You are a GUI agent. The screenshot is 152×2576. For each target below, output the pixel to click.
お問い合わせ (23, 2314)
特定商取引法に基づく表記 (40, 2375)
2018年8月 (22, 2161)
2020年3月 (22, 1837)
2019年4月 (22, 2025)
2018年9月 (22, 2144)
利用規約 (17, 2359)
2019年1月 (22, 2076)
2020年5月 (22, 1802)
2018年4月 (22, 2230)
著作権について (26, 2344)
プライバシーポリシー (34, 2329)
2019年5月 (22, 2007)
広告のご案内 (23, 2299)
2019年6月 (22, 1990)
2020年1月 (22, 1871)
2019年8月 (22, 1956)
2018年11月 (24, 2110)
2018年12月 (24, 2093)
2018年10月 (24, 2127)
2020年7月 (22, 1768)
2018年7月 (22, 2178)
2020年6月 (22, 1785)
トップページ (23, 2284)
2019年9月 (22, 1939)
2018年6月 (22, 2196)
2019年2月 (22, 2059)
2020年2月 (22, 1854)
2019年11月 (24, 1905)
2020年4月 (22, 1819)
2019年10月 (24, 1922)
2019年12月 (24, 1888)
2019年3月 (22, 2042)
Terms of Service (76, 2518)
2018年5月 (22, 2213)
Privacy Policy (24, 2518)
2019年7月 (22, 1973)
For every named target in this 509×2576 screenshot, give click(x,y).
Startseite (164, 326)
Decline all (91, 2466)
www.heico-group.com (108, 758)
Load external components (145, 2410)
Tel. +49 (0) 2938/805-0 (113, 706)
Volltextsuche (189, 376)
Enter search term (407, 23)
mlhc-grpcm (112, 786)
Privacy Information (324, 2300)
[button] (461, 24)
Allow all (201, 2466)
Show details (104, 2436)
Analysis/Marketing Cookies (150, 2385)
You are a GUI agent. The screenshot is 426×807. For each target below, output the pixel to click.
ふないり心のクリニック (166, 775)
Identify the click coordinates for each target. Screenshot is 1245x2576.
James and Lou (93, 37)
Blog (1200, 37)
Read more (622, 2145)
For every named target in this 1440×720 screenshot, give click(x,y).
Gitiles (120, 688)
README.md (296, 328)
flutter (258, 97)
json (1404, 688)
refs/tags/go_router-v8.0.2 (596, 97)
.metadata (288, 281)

★ ★ ★

§ TASK REQUIREMENTS
So that nothing is lost, please repeat all of the entries exactly.

§ EXERCISE RESPONSE
You are a GUI agent. The screenshot is 152×2576. For each target below, output the pixel to click.
お問い合わせ (23, 2314)
特定商取引法に基づく表記 (40, 2375)
2018年8月 (22, 2161)
2020年3月 (22, 1837)
2019年4月 (22, 2025)
2018年9月 (22, 2144)
利用規約 (17, 2359)
2019年1月 (22, 2076)
2020年5月 (22, 1802)
2018年4月 (22, 2230)
著作権について (26, 2344)
プライバシーポリシー (34, 2329)
2019年5月 (22, 2007)
広告のご案内 (23, 2299)
2019年6月 (22, 1990)
2020年1月 (22, 1871)
2019年8月 (22, 1956)
2018年11月 (24, 2110)
2018年12月 (24, 2093)
2018年10月 (24, 2127)
2020年7月 (22, 1768)
2018年7月 (22, 2178)
2020年6月 (22, 1785)
トップページ (23, 2284)
2019年9月 (22, 1939)
2018年6月 (22, 2196)
2019年2月 (22, 2059)
2020年2月 (22, 1854)
2019年11月 (24, 1905)
2020年4月 (22, 1819)
2019年10月 (24, 1922)
2019年12月 (24, 1888)
2019年3月 (22, 2042)
Terms of Service (76, 2518)
2018年5月 (22, 2213)
Privacy Policy (24, 2518)
2019年7月 (22, 1973)
For every named target in this 509×2576 screenshot, give click(x,y).
Startseite (164, 326)
Decline all (91, 2466)
www.heico-group.com (108, 758)
Load external components (145, 2410)
Tel. +49 (0) 2938/805-0 (113, 706)
Volltextsuche (189, 376)
Enter search term (407, 23)
mlhc-grpcm (112, 786)
Privacy Information (324, 2300)
[button] (461, 24)
Allow all (201, 2466)
Show details (104, 2436)
Analysis/Marketing Cookies (150, 2385)
You are a GUI agent. The screenshot is 426×807. For each target below, output the pixel to click.
ふないり心のクリニック (166, 775)
Identify the click coordinates for each target. Screenshot is 1245x2576.
James and Lou (93, 37)
Blog (1200, 37)
Read more (622, 2145)
For every named target in this 1440×720 screenshot, give click(x,y).
Gitiles (120, 688)
README.md (296, 328)
flutter (258, 97)
json (1404, 688)
refs/tags/go_router-v8.0.2 (596, 97)
.metadata (288, 281)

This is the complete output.